然后她就被带到了一个房子里,貌似是秦迟闻的房间。
然后······
她在识海里遇到了师父······
心里蓦的紧缩在一起,萌姑娘却不知道为什么会这样。
为什么心里会这么酸这么哭?
为什么她无法理解?
看着眼前看着自己的少女呆愣在原地,一滴眼泪顺着脸颊滚落在地上。
秦迟闻蓦的收住了脚步。
手捂住胸口,萌姑娘蹲在地上,重重的抵着心口那不适的感觉。
“我······我为什么会这么悲伤。”萌姑娘抬起头,眼神无助的就好像是被爸爸妈妈丢在了游乐园的孩子,眼泪不住地顺着脸颊砸在地上。
之后的每次看见有人哭,贾凡都会不由自主的想起这一幕,为什么一个人可以哭的那么悲伤,却不知道自己在哭些什么?
“你只是做了一个好梦。”秦迟闻轻声说着,语气里竟含着一丝的颤抖。他伸出手,小心翼翼的向萌姑娘伸过去,像是怕自己动作重了会吓到眼前的人一样。

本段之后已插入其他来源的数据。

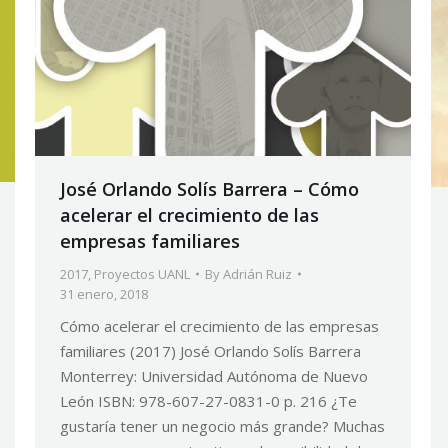
José Orlando Solís Barrera – Cómo
acelerar el crecimiento de las
empresas familiares
2017
,
Proyectos UANL
By
Adrián Ruiz
31 enero, 2018
Cómo acelerar el crecimiento de las empresas
familiares (2017) José Orlando Solís Barrera
Monterrey: Universidad Autónoma de Nuevo
León ISBN: 978-607-27-0831-0 p. 216 ¿Te
gustaría tener un negocio más grande? Muchas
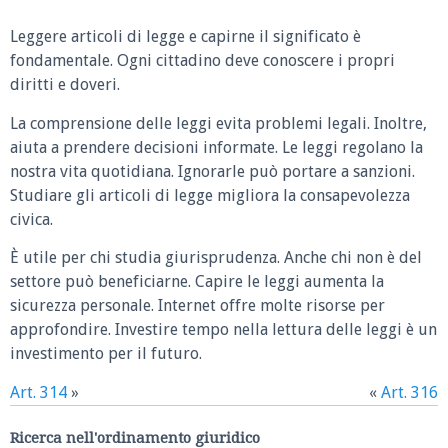
Leggere articoli di legge e capirne il significato è
fondamentale. Ogni cittadino deve conoscere i propri
diritti e doveri.
La comprensione delle leggi evita problemi legali. Inoltre,
aiuta a prendere decisioni informate. Le leggi regolano la
nostra vita quotidiana. Ignorarle può portare a sanzioni.
Studiare gli articoli di legge migliora la consapevolezza
civica.
È utile per chi studia giurisprudenza. Anche chi non è del
settore può beneficiarne. Capire le leggi aumenta la
sicurezza personale. Internet offre molte risorse per
approfondire. Investire tempo nella lettura delle leggi è un
investimento per il futuro.
Art. 314
»
«
Art. 316
Ricerca nell'ordinamento giuridico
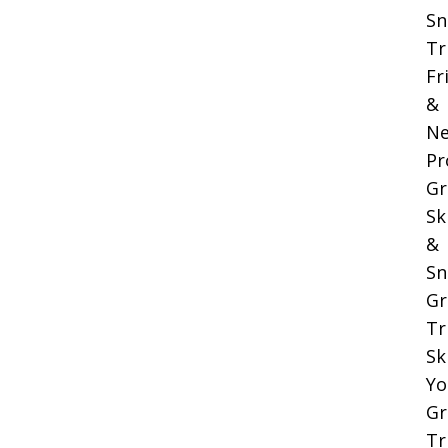
Sn
Tr
Fr
&
Ne
Pr
Gr
Sk
&
Sn
Gr
Tr
Sk
Yo
Gr
Tr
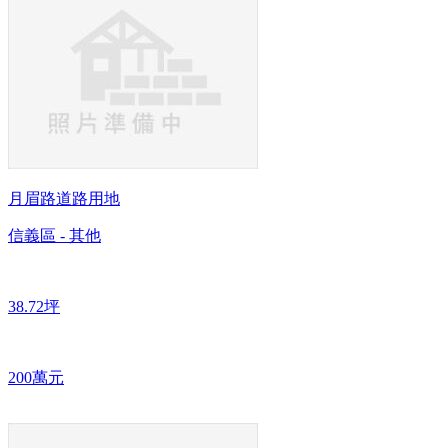
月眉路道路用地
信義區 - 其他
38.72坪
200萬元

眼泪就这么不住的流着,心里像是缺了一块什么,又像是多了一块什么,萌姑娘已经无暇估计他伸过来的手了。就这么定定的看着他,像是回忆,又像是在寻找什么。
萌姑娘的“没有动作”却鼓舞了秦迟闻,他缓缓地蹲下来,将小小的身子搂在怀里。
“你只是做了一个美梦,这个梦被人吵醒了,你有些失落。”他轻轻的拍打着她的肩,像是哄着受惊的小孩。

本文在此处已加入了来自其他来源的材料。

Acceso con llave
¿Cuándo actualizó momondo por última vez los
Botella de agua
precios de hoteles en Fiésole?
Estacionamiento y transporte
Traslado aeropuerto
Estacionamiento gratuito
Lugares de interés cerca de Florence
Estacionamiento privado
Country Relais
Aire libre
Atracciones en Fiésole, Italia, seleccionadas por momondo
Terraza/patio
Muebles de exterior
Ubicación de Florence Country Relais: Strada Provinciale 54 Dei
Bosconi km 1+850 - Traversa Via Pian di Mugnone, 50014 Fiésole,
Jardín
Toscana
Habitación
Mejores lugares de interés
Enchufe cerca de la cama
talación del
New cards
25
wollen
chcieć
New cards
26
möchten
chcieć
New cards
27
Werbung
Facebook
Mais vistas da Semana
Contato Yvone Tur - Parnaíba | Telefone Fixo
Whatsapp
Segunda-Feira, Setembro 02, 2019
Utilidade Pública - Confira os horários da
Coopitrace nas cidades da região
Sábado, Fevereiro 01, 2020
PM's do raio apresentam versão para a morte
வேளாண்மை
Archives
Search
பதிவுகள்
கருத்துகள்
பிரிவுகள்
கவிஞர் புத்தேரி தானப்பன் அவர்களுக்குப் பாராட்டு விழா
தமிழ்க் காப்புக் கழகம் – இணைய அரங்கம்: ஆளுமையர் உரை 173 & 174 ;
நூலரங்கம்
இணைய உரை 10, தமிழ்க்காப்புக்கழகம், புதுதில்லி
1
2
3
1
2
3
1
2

隔着衣服,萌姑娘只觉得这个怀抱过于温暖,温暖到好像是梦里洒在师父肩头的那缕阳光。
耸起的肩渐渐放松下来,萌姑娘的呼吸开始变得平稳。
······
“行了,她又睡着了。”过了一会,贾凡忽然开口。
秦迟闻扭头垂眸看一眼趴在自己肩上的萌姑娘。
少女的双眸轻轻地闭着,精致好看的眉头微微蹙在一起,像是这个姿势让她有些不舒服,又像是她梦见了什么不好的东西,忧愁,压抑,难耐。
什么时候,她的眉眼间也出现了这些情绪?
轻轻将她调换一个姿势,秦迟闻伸手在她眉间轻轻的抚摸着,帮她展开眉头。
无语的摇摇头,贾凡简直没眼看,这都什么时候了还在那秀秀秀!有本事在人家醒着的时候秀呀!
萌姑娘与昏睡了三天,秦迟闻彻底忍不了的就叫来了他。
经营养液刺激唤醒不能说完全无害,但总好比就这么让她一直昏睡着,针针扎不进去,药药灌不进去,连个续命的东西都没有,这都快七天了,再这么躺下去,不用别的,饿也饿死了。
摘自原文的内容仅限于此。